Java：使用二进制运算符比较两个数组

Question

I'm trying to write a method that takes as input 2 integer arrays and compares them based on the binary & between each element and takes into consideration if one array is derived from the other. Also the size of the arrays is known and equal.

So basically if the method takes as input A = [2, 0, 0, 0] and B = [6, 0, 0, 3] it should return true because (2 & 6) != 0 (careful with the brackets here hehe) but if it takes the opposite A = [6, 0, 0, 3] and B = [2, 0, 0, 0] it should return false because A is derived from B (or B is contained in A).

An array is contained in another if by applying the & operator between two elements located at the same position you get true (basically the case where the method should return true).

So far I've got the following code which obviously doesn't work because it doesn't take into consideration if one array is derived from the other. All the operations I can think of using are commutative and it doesn't help.

private boolean checkContainment(int[] firstArr, int[] secondArr)
{
    List<Integer> posList = new ArrayList<Integer>();

    for(int i = 0;i < firstArr.length;i++)
    {
        if((firstArr[i] & secondArr[i]) != 0)
        {
            posList.add(i);
        }
    }

    for(int j = 0;j < firstArr.length;j++)
    {
        if(posList.size() > 0)
        {
            for(int k : posList)
            {
                if((j != k) && (firstArr[j] != secondArr[j]))
                {
                    return true;                        
                }
            }
        }
    }

    return false;
}

I'm pretty sure it's quite simple to tweak the following code in order to get it right but I can't get my head around it.

Answer 1

I think you are looking for implication or A implies B . That's the bitwise operation that makes your examples give the results you're looking for. You can't use the & to do that, as you and others have observed, since it doesn't give the results you want.

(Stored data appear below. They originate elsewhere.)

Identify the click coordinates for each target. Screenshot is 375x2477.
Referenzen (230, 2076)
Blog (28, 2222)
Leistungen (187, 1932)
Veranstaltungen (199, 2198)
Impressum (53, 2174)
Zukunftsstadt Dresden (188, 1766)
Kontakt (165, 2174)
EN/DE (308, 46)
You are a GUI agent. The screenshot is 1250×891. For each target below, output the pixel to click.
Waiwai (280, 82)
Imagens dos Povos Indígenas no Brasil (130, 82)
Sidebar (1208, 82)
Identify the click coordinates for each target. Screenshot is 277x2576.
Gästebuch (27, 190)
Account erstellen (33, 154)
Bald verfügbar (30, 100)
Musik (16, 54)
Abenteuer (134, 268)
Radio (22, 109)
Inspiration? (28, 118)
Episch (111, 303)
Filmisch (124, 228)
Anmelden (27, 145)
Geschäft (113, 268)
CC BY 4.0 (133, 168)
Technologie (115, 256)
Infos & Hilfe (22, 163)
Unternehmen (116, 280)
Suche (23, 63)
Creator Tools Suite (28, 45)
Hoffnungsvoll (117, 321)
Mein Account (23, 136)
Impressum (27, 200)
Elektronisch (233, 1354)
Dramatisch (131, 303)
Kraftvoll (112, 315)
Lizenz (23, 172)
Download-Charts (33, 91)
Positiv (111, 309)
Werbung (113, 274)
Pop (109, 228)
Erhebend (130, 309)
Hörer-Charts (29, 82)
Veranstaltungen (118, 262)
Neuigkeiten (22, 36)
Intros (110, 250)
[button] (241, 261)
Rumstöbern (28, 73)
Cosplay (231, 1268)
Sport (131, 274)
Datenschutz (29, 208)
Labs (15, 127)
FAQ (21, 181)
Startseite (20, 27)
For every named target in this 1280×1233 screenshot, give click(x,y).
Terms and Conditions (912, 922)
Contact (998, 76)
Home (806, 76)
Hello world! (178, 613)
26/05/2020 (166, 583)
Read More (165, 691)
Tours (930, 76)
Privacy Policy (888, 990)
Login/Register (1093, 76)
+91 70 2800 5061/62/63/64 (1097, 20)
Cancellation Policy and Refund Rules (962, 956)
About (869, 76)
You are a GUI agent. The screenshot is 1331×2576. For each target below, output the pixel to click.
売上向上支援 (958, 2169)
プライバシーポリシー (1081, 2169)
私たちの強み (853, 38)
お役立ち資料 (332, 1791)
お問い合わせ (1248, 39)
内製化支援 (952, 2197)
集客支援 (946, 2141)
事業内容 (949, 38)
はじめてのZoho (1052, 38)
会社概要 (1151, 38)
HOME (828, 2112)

The way to compute A implies B using Java bitwise operators is ~A | B ~A | B .

See this question for a truth table for logical implication. It's about C/C++ but the principles and the bitwise operators are pretty much the same as in Java.

Given int a[] and int b[] of the same length, here's a quick (Java 8) way to test bitwise implication of all values in the arrays:

IntStream.range(0, a.length)
    .map(i -> ~a[i] | b[i])
    .allMatch(n -> n == ~0)

Note that the allMatch predicate tests against ~0 since we want to test that all bits of all result values are ones.